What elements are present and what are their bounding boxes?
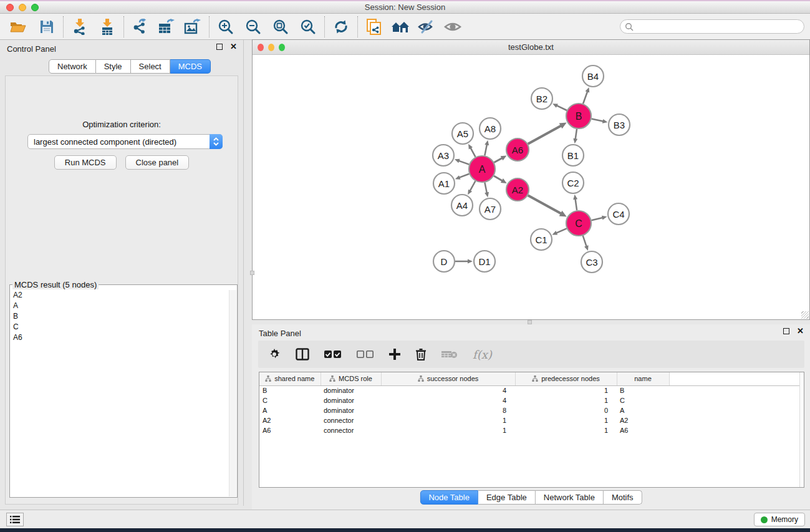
graph-node-A5[interactable]: A5 — [452, 123, 473, 144]
graph-edge-C-C1[interactable] — [556, 228, 567, 233]
tab-network-table[interactable]: Network Table — [536, 490, 604, 505]
graph-node-B1[interactable]: B1 — [562, 145, 584, 166]
graph-node-C[interactable]: C — [566, 211, 591, 236]
graph-edge-A6-B[interactable] — [528, 125, 562, 144]
import-table-icon[interactable] — [97, 16, 118, 37]
graph-edge-A-A1[interactable] — [458, 174, 469, 178]
table-scrollbar[interactable] — [799, 372, 804, 487]
delete-row-icon[interactable] — [415, 346, 427, 362]
resize-handle-bottom[interactable] — [528, 320, 532, 324]
column-header[interactable]: predecessor nodes — [515, 372, 617, 385]
deselect-all-icon[interactable] — [357, 346, 374, 362]
network-canvas[interactable]: AA6A2BCA5A8A3A1A4A7B4B2B3B1C2C4C1C3DD1 — [253, 56, 809, 319]
show-all-icon[interactable] — [442, 16, 463, 37]
graph-node-A1[interactable]: A1 — [433, 173, 455, 194]
duplicate-network-icon[interactable] — [364, 16, 385, 37]
graph-node-A[interactable]: A — [469, 156, 495, 182]
import-network-icon[interactable] — [69, 16, 90, 37]
list-item[interactable]: A — [11, 301, 229, 311]
graph-edge-B-B1[interactable] — [576, 129, 577, 140]
tab-node-table[interactable]: Node Table — [420, 490, 478, 505]
graph-node-B[interactable]: B — [566, 104, 591, 128]
network-window-titlebar[interactable]: testGlobe.txt — [253, 40, 809, 55]
list-item[interactable]: B — [11, 311, 229, 322]
tab-select[interactable]: Select — [131, 59, 170, 74]
close-table-panel-icon[interactable]: ✕ — [797, 328, 804, 334]
graph-node-D[interactable]: D — [433, 251, 455, 272]
graph-edge-B-B2[interactable] — [556, 105, 567, 110]
tab-network[interactable]: Network — [49, 59, 96, 74]
result-scrollbar[interactable] — [229, 290, 236, 496]
network-graph[interactable]: AA6A2BCA5A8A3A1A4A7B4B2B3B1C2C4C1C3DD1 — [253, 56, 809, 320]
zoom-in-icon[interactable] — [215, 16, 236, 37]
table-row[interactable]: Bdominator41B — [259, 385, 804, 395]
tab-style[interactable]: Style — [96, 59, 131, 74]
graph-node-A8[interactable]: A8 — [480, 118, 501, 139]
export-table-icon[interactable] — [156, 16, 177, 37]
graph-node-C2[interactable]: C2 — [562, 172, 584, 193]
zoom-selected-icon[interactable] — [297, 16, 319, 37]
hide-selected-icon[interactable] — [416, 16, 437, 37]
graph-edge-C-C2[interactable] — [575, 198, 577, 210]
column-header[interactable]: shared name — [259, 372, 321, 385]
graph-node-C1[interactable]: C1 — [531, 229, 552, 250]
graph-edge-B-B3[interactable] — [592, 118, 604, 121]
graph-node-A7[interactable]: A7 — [480, 198, 501, 220]
close-panel-button[interactable]: Close panel — [125, 155, 190, 170]
graph-edge-A2-C[interactable] — [528, 195, 562, 214]
zoom-out-icon[interactable] — [243, 16, 264, 37]
search-input[interactable] — [620, 19, 804, 34]
graph-node-C3[interactable]: C3 — [581, 251, 602, 273]
zoom-network-button[interactable] — [279, 44, 285, 51]
graph-edge-A-A2[interactable] — [494, 176, 503, 181]
list-item[interactable]: C — [11, 322, 229, 332]
zoom-fit-icon[interactable] — [270, 16, 291, 37]
graph-edge-A-A6[interactable] — [494, 158, 503, 163]
list-item[interactable]: A2 — [11, 290, 229, 301]
table-row[interactable]: A2connector11A2 — [259, 415, 804, 425]
close-window-button[interactable] — [6, 4, 14, 11]
graph-edge-C-C3[interactable] — [583, 236, 587, 247]
graph-node-B2[interactable]: B2 — [531, 88, 552, 109]
tab-mcds[interactable]: MCDS — [170, 59, 211, 74]
add-row-icon[interactable] — [389, 346, 400, 362]
export-network-icon[interactable] — [130, 16, 151, 37]
close-network-button[interactable] — [258, 44, 264, 51]
graph-node-B4[interactable]: B4 — [582, 65, 604, 87]
tab-motifs[interactable]: Motifs — [604, 490, 642, 505]
graph-edge-C-C4[interactable] — [591, 218, 603, 221]
refresh-icon[interactable] — [330, 16, 352, 37]
resize-grip-icon[interactable] — [801, 311, 809, 319]
float-panel-icon[interactable] — [216, 44, 223, 50]
run-mcds-button[interactable]: Run MCDS — [54, 155, 117, 170]
graph-node-C4[interactable]: C4 — [608, 203, 629, 225]
optimization-criterion-select[interactable]: largest connected component (directed) — [27, 134, 223, 149]
column-header[interactable]: MCDS role — [321, 372, 381, 385]
save-session-icon[interactable] — [36, 16, 57, 37]
graph-edge-A-A8[interactable] — [485, 144, 487, 156]
graph-edge-A-A7[interactable] — [485, 183, 487, 194]
first-neighbors-icon[interactable] — [390, 16, 411, 37]
graph-node-B3[interactable]: B3 — [609, 114, 630, 135]
zoom-window-button[interactable] — [31, 4, 39, 11]
graph-node-A2[interactable]: A2 — [506, 178, 529, 201]
graph-edge-A-A3[interactable] — [458, 160, 470, 164]
float-table-panel-icon[interactable] — [783, 328, 789, 334]
graph-edge-A-A4[interactable] — [470, 181, 475, 191]
table-options-icon[interactable] — [268, 346, 281, 362]
column-header[interactable]: successor nodes — [381, 372, 515, 385]
table-row[interactable]: A6connector11A6 — [259, 425, 804, 435]
minimize-network-button[interactable] — [268, 44, 274, 51]
table-row[interactable]: Adominator80A — [259, 405, 804, 415]
graph-edge-B-B4[interactable] — [583, 91, 587, 104]
resize-handle-left[interactable] — [250, 271, 254, 275]
graph-node-A3[interactable]: A3 — [433, 145, 454, 166]
close-panel-icon[interactable]: ✕ — [230, 44, 237, 50]
graph-edge-A-A5[interactable] — [470, 147, 476, 157]
memory-button[interactable]: Memory — [754, 513, 805, 526]
graph-node-D1[interactable]: D1 — [474, 251, 495, 272]
task-history-button[interactable] — [6, 513, 24, 526]
graph-node-A6[interactable]: A6 — [506, 138, 529, 161]
tab-edge-table[interactable]: Edge Table — [478, 490, 536, 505]
export-image-icon[interactable] — [182, 16, 203, 37]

> TASK ITEM: The required output is a copy of each line in the records where the string "panel" occurs.

> TASK OUTPUT:
close-table-panel-icon[interactable]: ✕ — [797, 328, 804, 334]
close-panel-button[interactable]: Close panel — [125, 155, 190, 170]
float-panel-icon[interactable] — [216, 44, 223, 50]
float-table-panel-icon[interactable] — [783, 328, 789, 334]
close-panel-icon[interactable]: ✕ — [230, 44, 237, 50]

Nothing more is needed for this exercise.